The three Englishmen were visiting Edinburgh.
Neither their fathers nor grandfathers would have been seen dead in the place, but Scotland was once again fashionable, and Edinburgh hailed as an intellectual paradise.
Lord Toby, of the green eyes, was twenty-five years old and had already earned himself a reputation as a rake. Part of it was well deserved but most was a fiction spread around by disappointed mothers of marriageable daughters. Lord Toby was an extremely wealthy young man. He was a model of athletic grace and exquisite tailoring. Life had been very easy for him and therefore had left him with a perpetual nagging feeling of boredom.
His two friends were equally fashionably dressed but neither was blessed with Lord Toby’s romantic face and figure. Alistair Tillary was round and fat with a chubby, jovial face held prisoner by the enormously high starched points of his shirt. Harvey Wrexford was thin to the point of emaciation and had a long, mild face. He looked like an undernourished sheep.

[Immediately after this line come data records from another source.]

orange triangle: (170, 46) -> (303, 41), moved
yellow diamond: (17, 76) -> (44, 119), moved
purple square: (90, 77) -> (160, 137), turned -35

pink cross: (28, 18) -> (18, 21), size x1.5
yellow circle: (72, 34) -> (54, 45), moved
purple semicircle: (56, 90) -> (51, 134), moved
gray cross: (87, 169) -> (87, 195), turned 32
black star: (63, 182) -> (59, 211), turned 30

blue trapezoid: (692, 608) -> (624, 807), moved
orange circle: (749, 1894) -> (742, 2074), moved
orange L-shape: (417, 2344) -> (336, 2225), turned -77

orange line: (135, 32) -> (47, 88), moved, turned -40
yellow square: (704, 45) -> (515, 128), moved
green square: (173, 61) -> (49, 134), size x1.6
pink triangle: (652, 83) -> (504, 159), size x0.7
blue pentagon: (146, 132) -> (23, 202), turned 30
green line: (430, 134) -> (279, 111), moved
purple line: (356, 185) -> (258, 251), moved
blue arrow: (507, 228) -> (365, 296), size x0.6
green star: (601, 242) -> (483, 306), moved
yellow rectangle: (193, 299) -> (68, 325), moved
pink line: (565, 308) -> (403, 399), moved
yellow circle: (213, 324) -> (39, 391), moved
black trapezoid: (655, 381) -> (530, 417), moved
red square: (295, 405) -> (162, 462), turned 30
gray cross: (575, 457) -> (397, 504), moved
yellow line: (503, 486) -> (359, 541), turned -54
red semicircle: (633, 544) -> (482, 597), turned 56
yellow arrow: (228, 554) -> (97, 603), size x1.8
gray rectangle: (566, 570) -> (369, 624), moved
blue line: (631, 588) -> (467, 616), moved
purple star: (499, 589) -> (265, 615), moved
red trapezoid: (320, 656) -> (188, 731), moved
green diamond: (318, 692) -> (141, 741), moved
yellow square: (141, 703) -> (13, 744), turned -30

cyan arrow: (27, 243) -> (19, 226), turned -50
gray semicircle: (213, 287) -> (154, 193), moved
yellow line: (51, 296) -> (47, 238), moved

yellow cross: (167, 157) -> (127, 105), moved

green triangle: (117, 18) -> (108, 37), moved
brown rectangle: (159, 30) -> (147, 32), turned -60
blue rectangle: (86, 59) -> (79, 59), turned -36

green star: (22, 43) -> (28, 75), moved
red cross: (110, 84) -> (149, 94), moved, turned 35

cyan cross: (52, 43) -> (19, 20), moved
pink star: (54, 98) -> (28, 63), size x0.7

“I must find out who she is,” went on Lord Toby, his eyes fastening on a shining curl which had escaped from Morag’s bonnet. “Did you ever see such hair?”
“It’s red,” yawned Alistair. “Very unfashionable.”
“But such a red,” said Toby. “It’s almost purple, and, oh, those eyes! Who are these old men with her? One of them must be her father.”
“All the more reason to leave her alone,” said Harvey.
“Nonsense! She escaped me before. Look, there is a servant giving that one next to her a snuffbox. I shall catch him when he leaves and find out her name.”
Lord Toby watched until the servant drew back a little into the crowd. Morag was staring at her boots. He approached the servant and dropped a couple of coins into the man’s hand.
“You must refresh my memory,” he said in a low voice. “What is the name of your master?”
The servant was Highland and had no love of the English but he had accepted the money and his rigid code of honor told him he would need to give this accursed Sassenach the information he wanted. “Earl of Murr,” he mumbled in a surly voice and melted away into the crowd.